Besok, aku akan bunuh diri menggunakan selendang kesayanganku. Aku akan mengikatnya kuat di pohon kelengkeng
belakang rumah Haji Sugi; membiarkan leherku tercekik hingga lidahku terjulur
dan nyawaku enyah selamanya dari tubuhku. Jika cara itu tak berhasil, aku akan
gunakan cara kedua; akan kuikat kedua tangan dan kaki dengan selendang kemudian
akan kulempar tubuhku ke dalam sumur tua di ujung desa. Setelah itu, namaku
hanya akan menjadi kenangan sementara waktu dan perlahan terlupakan; kenangan tentang seorang gadis berselendang awan
yang mengusir hujan dan petir.
Aku bukan pawang hujan, meski ayah dan abangku bisa mengendalikan awan hitam di
langit. Seorang gadis tak bisa menjadi pawang hujan, begitu kata Ayah ketika aku
masih kecil. Aku bertanya apa alasannya, tapi Ayah tak menjawab. Aku selalu iri
melihat abangku yang setiap hari diajari Ayah berbicara pada awan yang
menggantung rendah di langit. Ayah dan abangku, berbicara pada awan seolah mereka adalah teman lama.
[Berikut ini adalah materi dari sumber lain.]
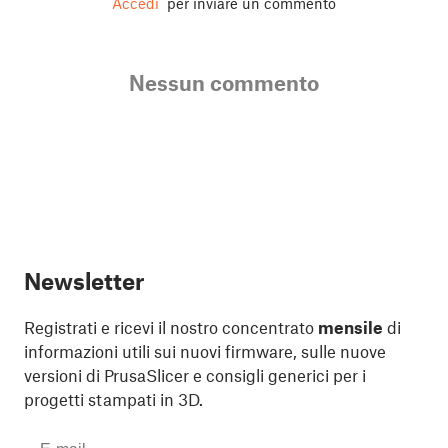
Accedi
per inviare un commento
Nessun commento
Newsletter
Registrati e ricevi il nostro concentrato
mensile
di
informazioni utili sui nuovi firmware, sulle nuove
versioni di PrusaSlicer e consigli generici per i
progetti stampati in 3D.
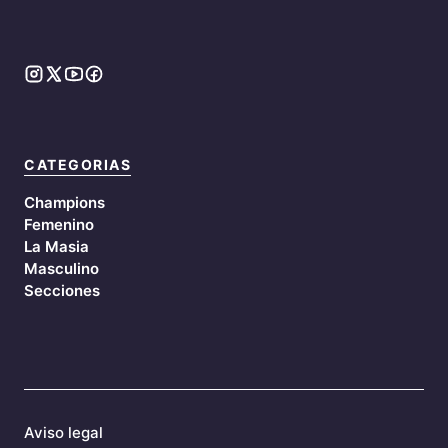
CATEGORIAS
Champions
Femenino
La Masia
Masculino
Secciones
Aviso legal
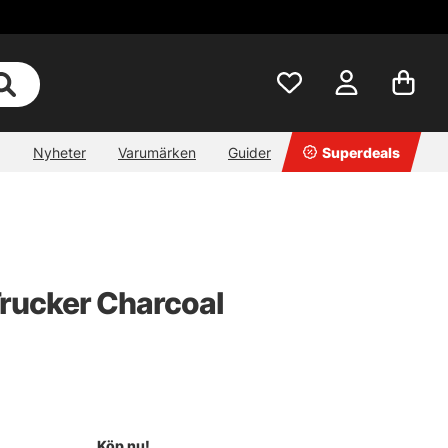
Nyheter
Varumärken
Guider
Superdeals
rucker Charcoal
Köp nu!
Ayahku seorang pawang hujan yang terkenal. Dia sering dimintai bantuan dalam
acara-acara penting. Misal saja, menggeser awan hitam di atas istana negara
saat upacara kemerdekaan
yang dihadiri utusan negara lain. Sepeninggalan Ayah, abangku
yang menggantikannya. Dia bahkan sekarang semakin terkenal di kota dan
meninggalkan aku sendirian
di desa. Sebagai gantinya, aku—yang menurut Ayah tak bisa menjadi pawang
hujan—diberi selembar selendang berwarna biru langit.
“Ini adalah
selendang awan,” ucap Ayah saat memberikan selendang cantik itu. “Ayah memintanya pada
awan-awan di langit khusus untukmu.”
“Kenapa seorang gadis tak boleh menjadi pawang hujan, Ayah?” tanyaku
untuk terakhir kalinya. Namun, Ayah tetap tak mau menjawab. Dia bungkam.
“Selendang ini akan melindungimu, seperti ibumu melindungimu saat kau
masih di dalam kandungannya.”
Walau aku tak bisa berbicara dengan awan seperti abangku, tapi dengan
selendang ini aku bisa mengendalikan awan dalam jumlah kecil. Jika aku butuh air
untuk menyirami tanamanku, aku cukup
mengibas-ngibaskan selendangku untuk memanggil gerimis. Atau
jika aku di jalan dan langit tak bersahabat, maka aku cukup menutupi kepala
dengan selendang agar awan
hitam di atasku pergi menjauh. Selendang ini melindungiku, persis seperti yang dikatakan Ayah.
Namun, beberapa hari ini, aku ingin
bisa mengendalikan awan dalam
jumlah besar. Kalau
bisa, aku ingin memanggil hujan badai yang mampu menghancurkan desa; memorak-perandakan seisi
desa dan membunuh semua orang. Aku ingat tatapan takut orang-orang yang
berpapasan denganku. Tatapan itu, membuatku semakin ingin menghancurkan desa ini
seperti mereka menghakimiku. Mereka adalah orang-orang tak tahu balas budi. Aku
menggunakan selendangku untuk menyelamatkan sawah mereka dari kekeringan dan
gagal panen, mengisi sumur-sumur dengan air, tapi sekarang mereka takut pada murkaku.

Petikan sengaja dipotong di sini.